Iran, Guinea revive 25-year bauxite plan
Iran and Guinea have resurrected a deal to extract bauxite in the African country after a delay of 25 years and ship it to the Middle East for aluminum production.
The project, worth $505 million, includes production for three years over 5,684 square kilometers with combined reserves of 600 million tonnes in central Guinea.
Under the deal, Iran will hold a 51% stake in the Societe des Bauxites de Dabola-Tougue (SBDT) project and the Guinean government the rest.
The agreement was first signed in 1992 to ship 4 million tonnes of bauxite per year from Guinea to Iran for aluminum production but operation never started for no clear reasons.
A new document to revive the deal was signed at the end of July by Guinean Minister of Mines Kerfalla Yansane and Iranian Minister of Industry, Mine and Trade Mohammad Reza Nematzadeh.
Guinea sits on the world’s largest reserves of bauxite — the main feedstock in aluminum production — estimated around 40 billion tonnes.

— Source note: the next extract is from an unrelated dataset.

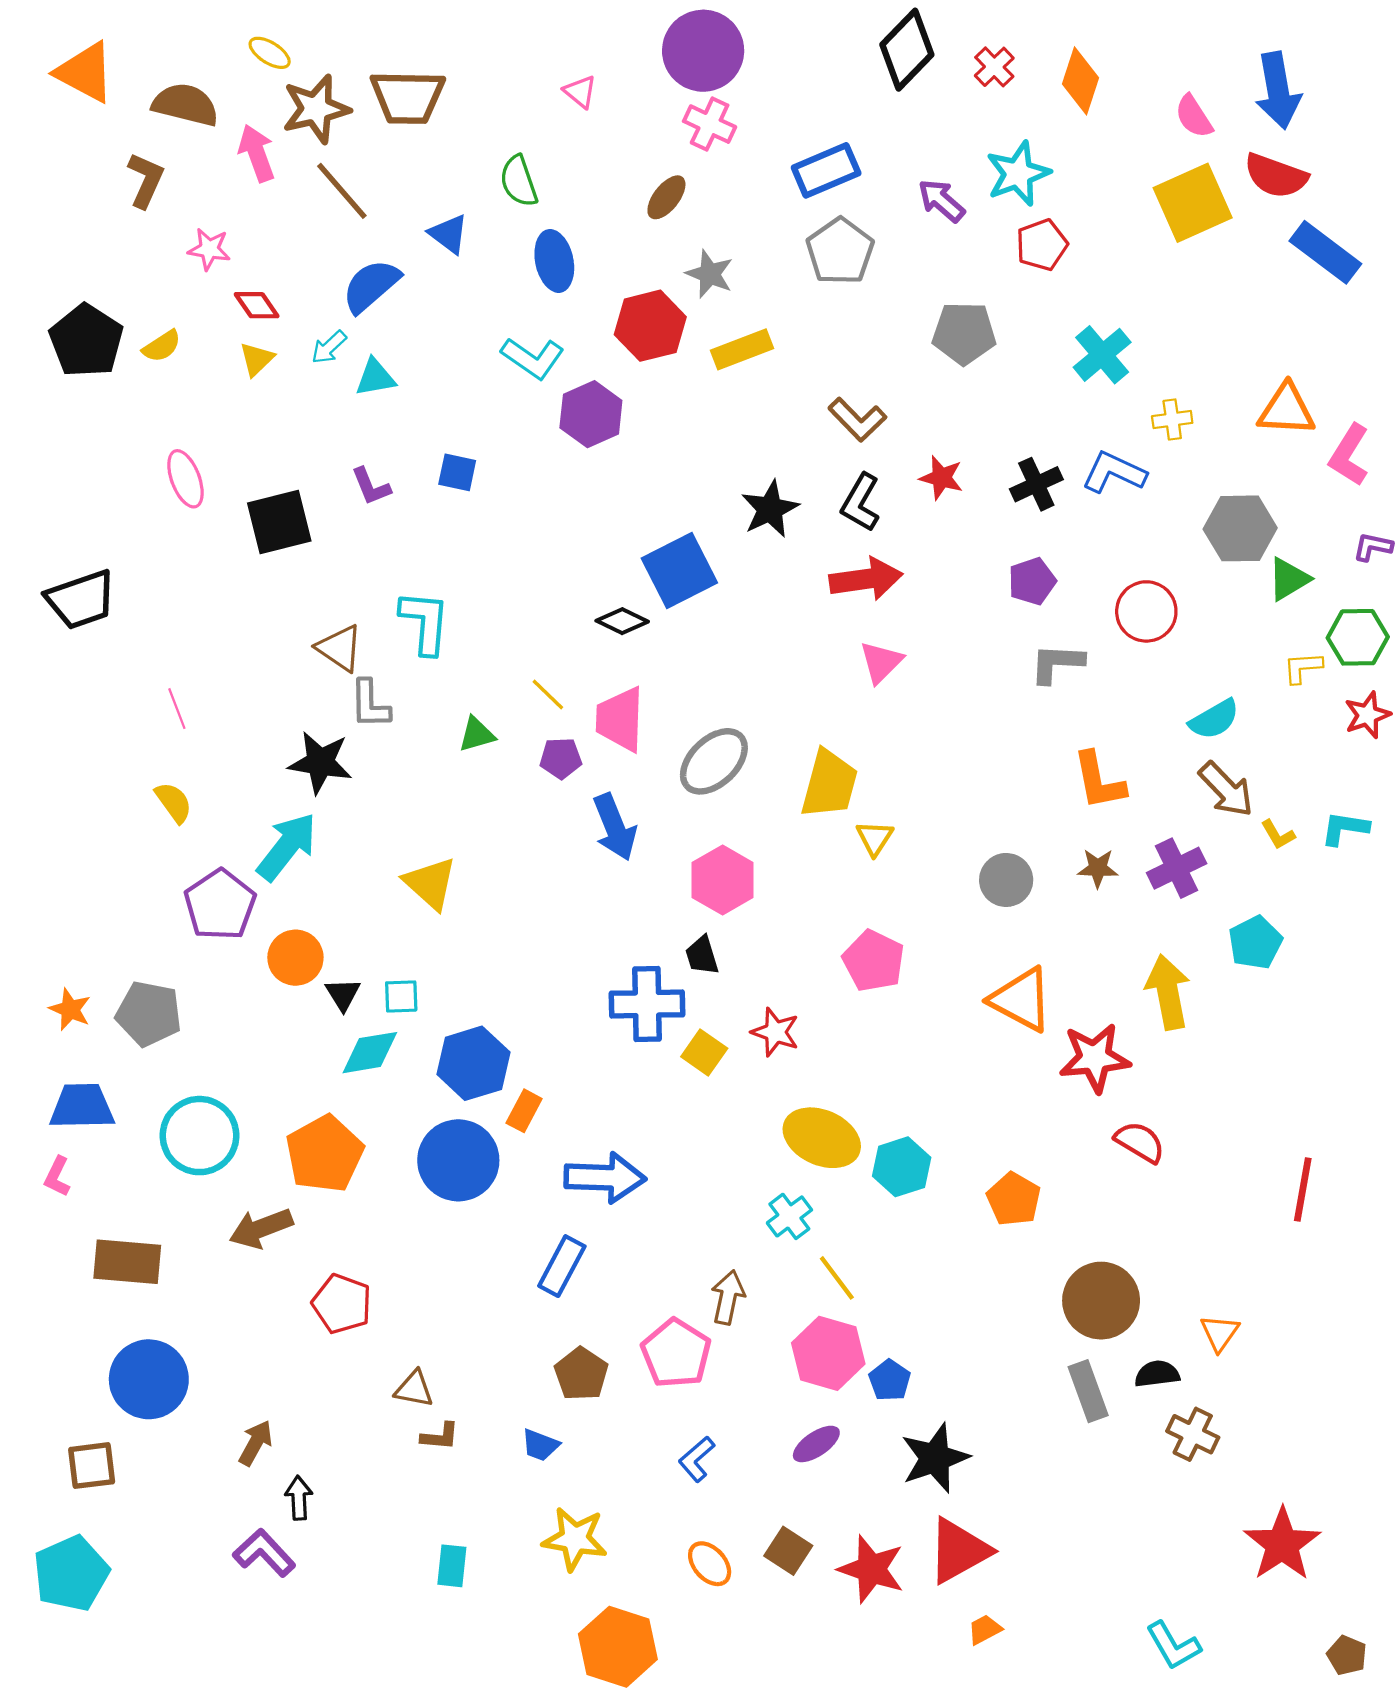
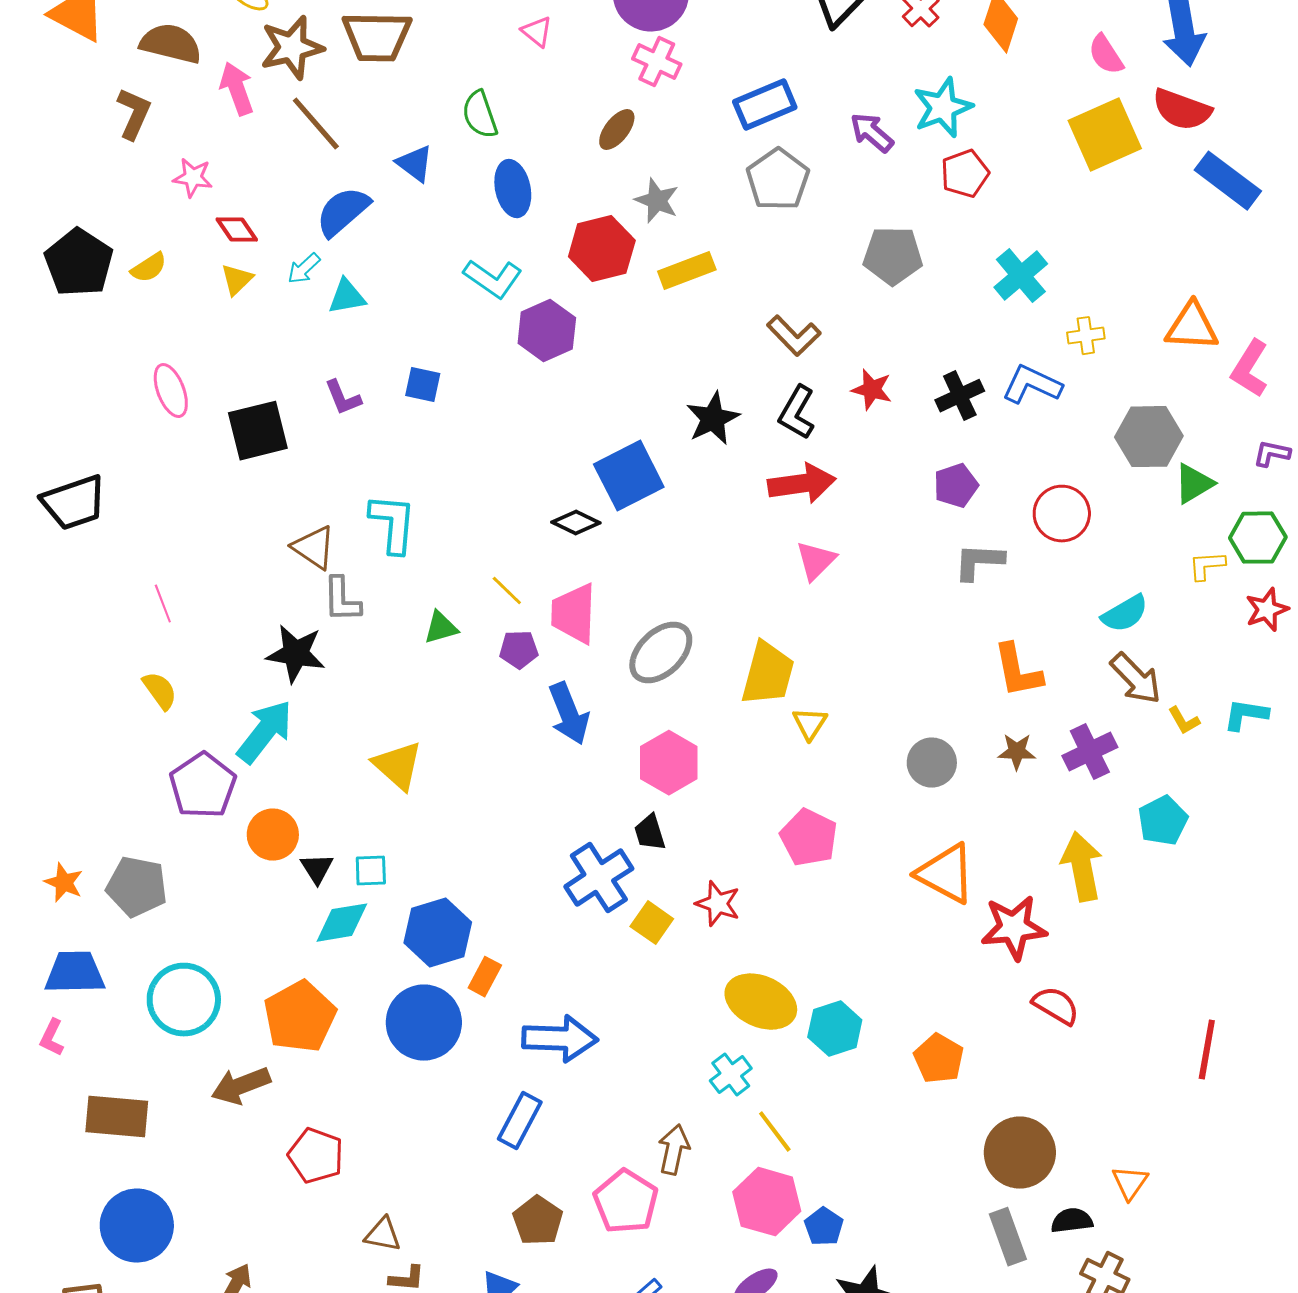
blue cross: (647, 1004) -> (599, 878), turned -32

Iran and Guinea have also discussed investment plans in to develop the African country’s iron, gold, and diamond reserves.
Iran itself produces about 340,000 metric tons of aluminum per year and plans to raise it to 1.5 million tons by 2025 with an investment of about $12 billion.

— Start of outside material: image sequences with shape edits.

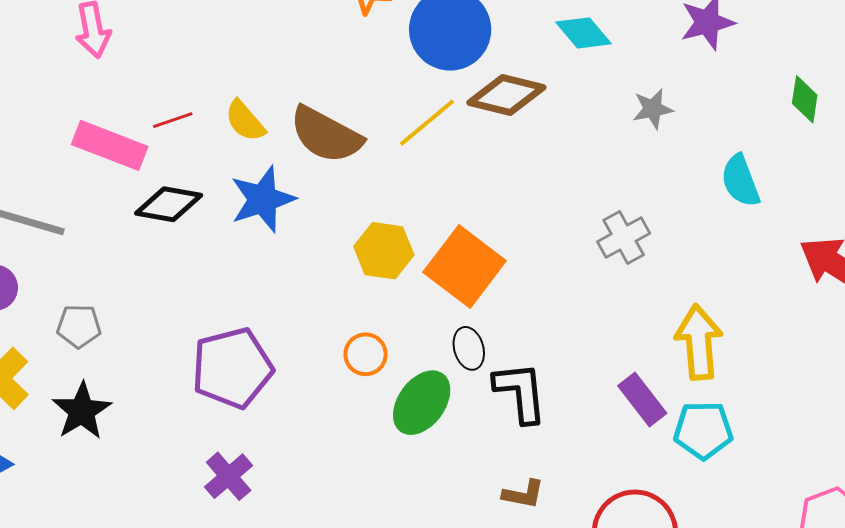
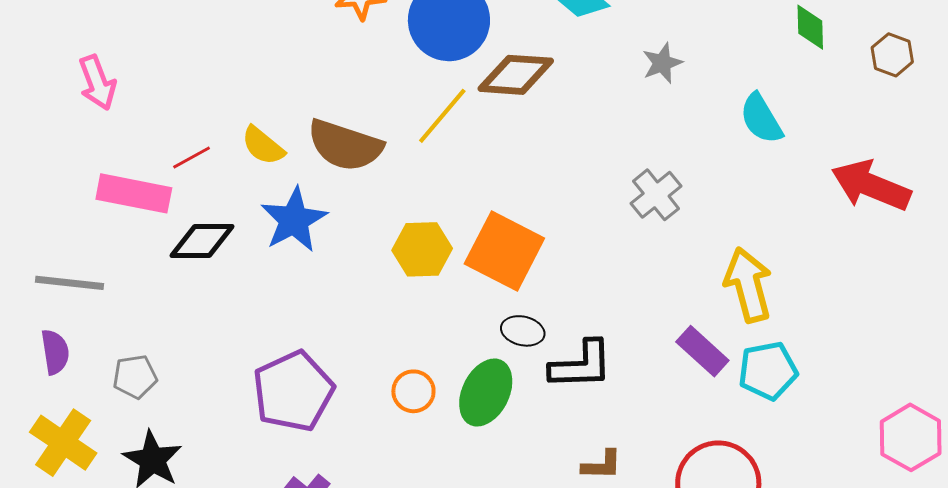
black ellipse: (469, 348) -> (523, 331), turned -51
orange circle: (366, 354) -> (413, 391), moved
black L-shape: (520, 392) -> (581, 365), turned 104

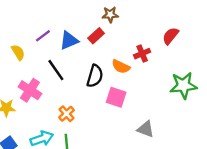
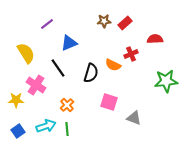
purple line: (43, 36) -> (47, 24), moved
red rectangle: (96, 36) -> (125, 23), moved
red semicircle: (170, 36) -> (155, 39), turned 49
yellow semicircle: (18, 52) -> (26, 53), size x1.5
pink square: (116, 97) -> (109, 102), moved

Its biggest aluminum manufacturer, the Iranian Aluminum Company (Iralco), is based in the central city of Arak and listed on the Tehran Stock Exchange.

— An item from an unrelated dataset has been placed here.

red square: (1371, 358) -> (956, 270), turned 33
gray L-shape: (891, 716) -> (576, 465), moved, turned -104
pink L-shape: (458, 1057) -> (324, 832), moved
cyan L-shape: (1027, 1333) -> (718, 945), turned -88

Iranian and Indian officials are due to meet this week to discuss plans for construction of an aluminum smelter and a captive power plant in Iran in a project worth about $2.6 billion.
India’s National Aluminum Co Ltd (NALCO) has said it would prefer a local partner who could supply cheap electricity to set up the smelter with a capacity to produce 1 million tonnes of aluminum per year.